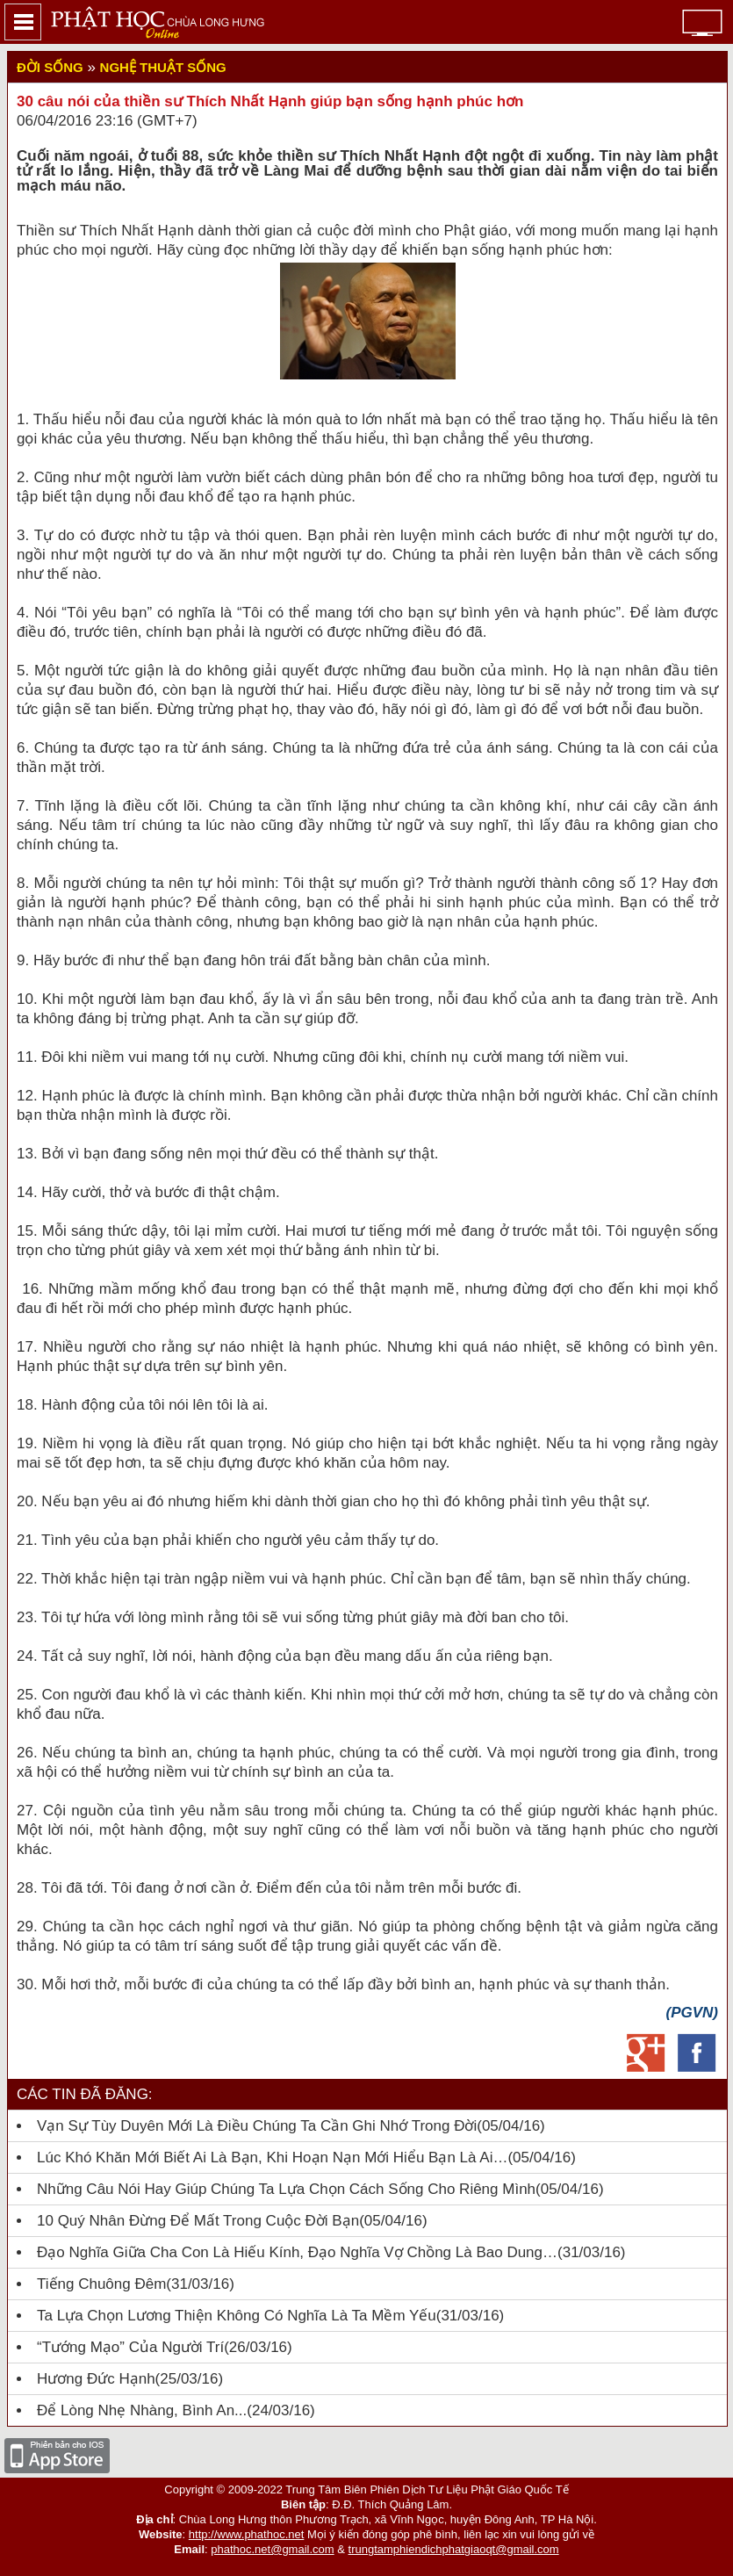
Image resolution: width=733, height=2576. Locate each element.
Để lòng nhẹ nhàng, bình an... (142, 2410)
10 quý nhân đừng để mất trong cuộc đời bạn (198, 2220)
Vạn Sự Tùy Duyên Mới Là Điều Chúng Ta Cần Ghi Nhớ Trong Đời (257, 2126)
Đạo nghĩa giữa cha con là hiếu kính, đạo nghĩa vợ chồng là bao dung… (297, 2252)
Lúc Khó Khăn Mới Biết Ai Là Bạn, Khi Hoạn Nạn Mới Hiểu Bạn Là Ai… (272, 2157)
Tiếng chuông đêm (101, 2284)
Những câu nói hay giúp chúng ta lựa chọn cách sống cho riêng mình (286, 2189)
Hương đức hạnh (96, 2378)
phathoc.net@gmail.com (272, 2549)
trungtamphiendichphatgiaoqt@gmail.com (454, 2549)
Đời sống (50, 67)
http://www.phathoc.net (247, 2534)
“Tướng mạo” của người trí (130, 2347)
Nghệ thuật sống (163, 67)
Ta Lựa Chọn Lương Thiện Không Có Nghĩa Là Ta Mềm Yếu (236, 2315)
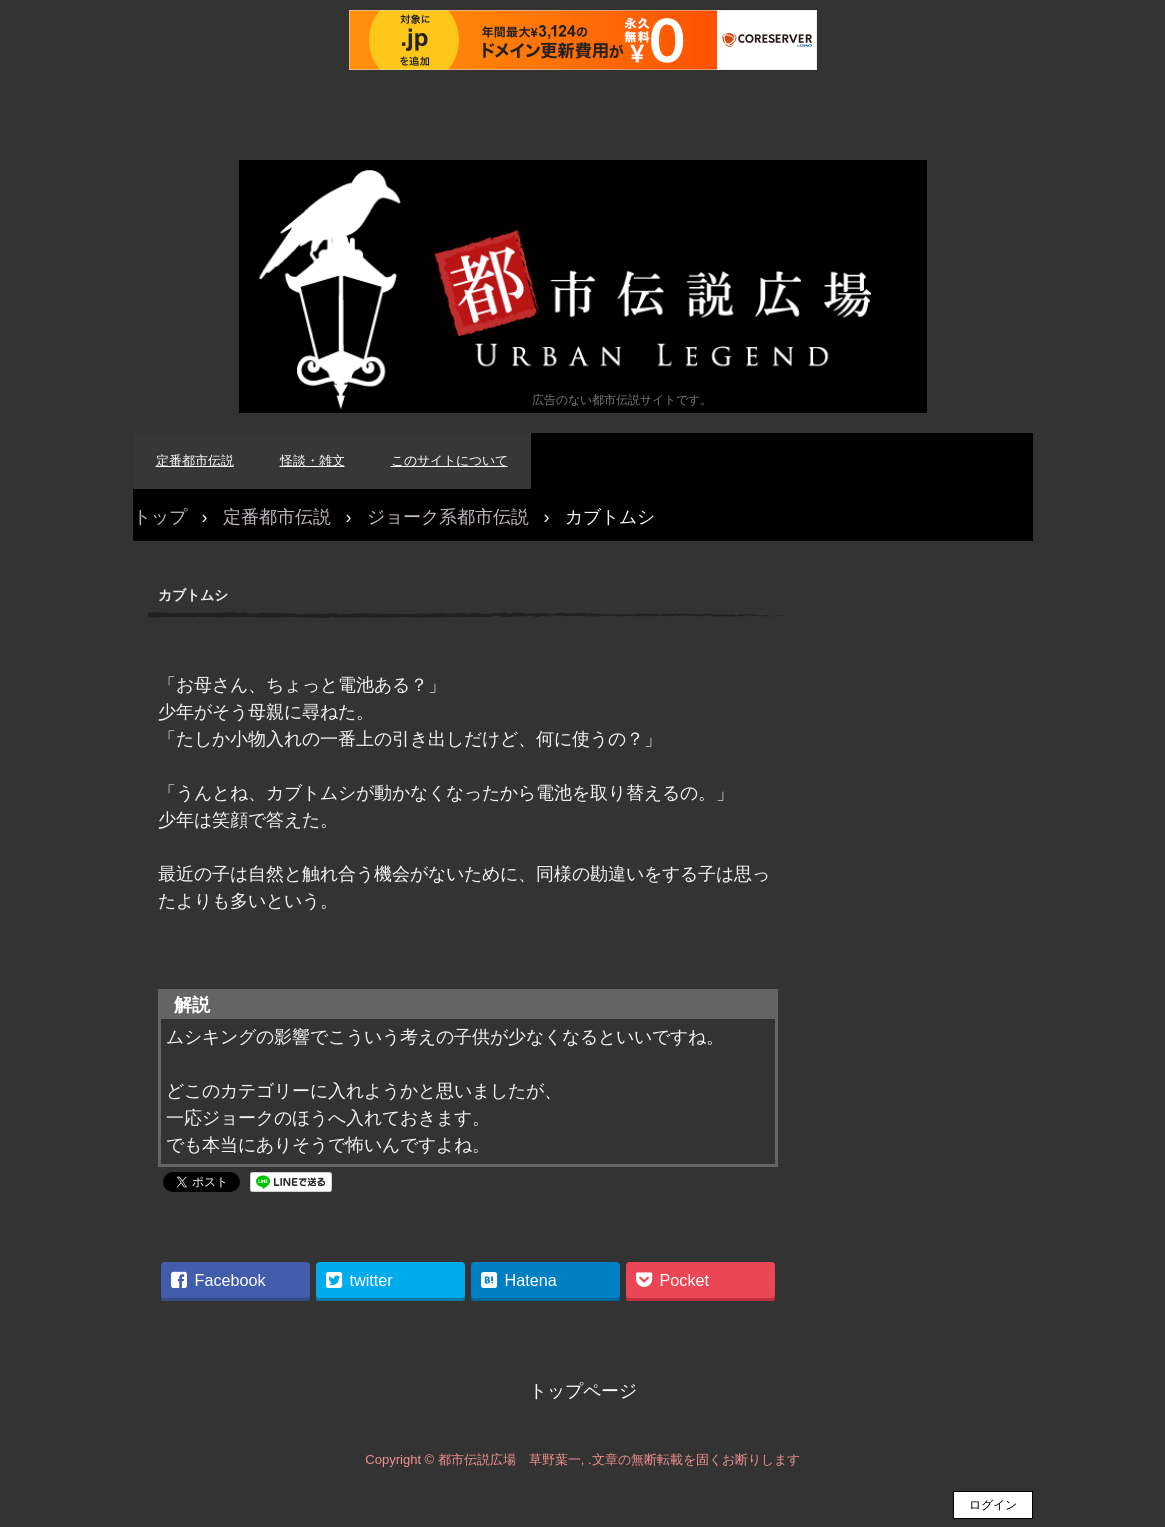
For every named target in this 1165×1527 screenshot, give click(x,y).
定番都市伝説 (195, 460)
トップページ (583, 1391)
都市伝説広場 (583, 286)
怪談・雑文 (312, 460)
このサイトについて (449, 460)
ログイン (993, 1505)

Task prompt
Without including any picture, output all the material exactly as it appears.

Task output
Image resolution: width=733, height=2576. Locate each element.
Để lòng nhẹ nhàng, bình an... (142, 2410)
10 quý nhân đừng để mất trong cuộc đời bạn (198, 2220)
Vạn Sự Tùy Duyên Mới Là Điều Chúng Ta Cần Ghi Nhớ Trong Đời (257, 2126)
Đạo nghĩa giữa cha con là hiếu kính, đạo nghĩa vợ chồng là bao dung… (297, 2252)
Lúc Khó Khăn Mới Biết Ai Là Bạn, Khi Hoạn Nạn Mới Hiểu Bạn Là Ai… (272, 2157)
Tiếng chuông đêm (101, 2284)
Những câu nói hay giúp chúng ta lựa chọn cách sống cho riêng mình (286, 2189)
Hương đức hạnh (96, 2378)
phathoc.net@gmail.com (272, 2549)
trungtamphiendichphatgiaoqt@gmail.com (454, 2549)
Đời sống (50, 67)
http://www.phathoc.net (247, 2534)
“Tướng mạo” của người trí (130, 2347)
Nghệ thuật sống (163, 67)
Ta Lựa Chọn Lương Thiện Không Có Nghĩa Là Ta Mềm Yếu (236, 2315)
For every named target in this 1165×1527 screenshot, give click(x,y).
定番都市伝説 (195, 460)
トップページ (583, 1391)
都市伝説広場 (583, 286)
怪談・雑文 (312, 460)
このサイトについて (449, 460)
ログイン (993, 1505)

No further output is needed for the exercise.